In conclusion, this tutorial combines ollama, the retrieval energy of ChromaDB, the orchestration capabilities of LangChain, and the reasoning talents of DeepSeek-R1 through Ollama. It showcased constructing a light-weight but highly effective RAG system that runs effectively on Google Colab’s free tier. The answer allows customers to ask questions grounded in up-to-date content material from uploaded paperwork, with solutions generated by a neighborhood LLM. This structure supplies a basis for constructing scalable, customizable, and privacy-friendly AI assistants with out incurring cloud prices or compromising efficiency.
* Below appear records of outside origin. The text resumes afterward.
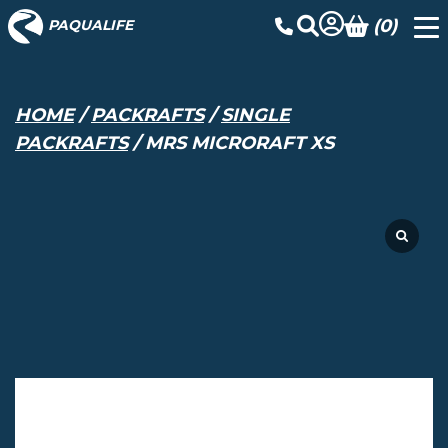
(0)
PAQUALIFE
HOME
/
PACKRAFTS
/
SINGLE
PACKRAFTS
/ MRS MICRORAFT XS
Right here is the Colab Notebook. Additionally, don’t overlook to observe us on Twitter and be a part of our Telegram Channel and LinkedIn Group. Don’t Overlook to affix our 85k+ ML SubReddit.

Asif Razzaq is the CEO of Marktechpost Media Inc.. As a visionary entrepreneur and engineer, Asif is dedicated to harnessing the potential of Synthetic Intelligence for social good. His most up-to-date endeavor is the launch of an Synthetic Intelligence Media Platform, Marktechpost, which stands out for its in-depth protection of machine studying and deep studying information that’s each technically sound and simply comprehensible by a large viewers. The platform boasts of over 2 million month-to-month views, illustrating its recognition amongst audiences.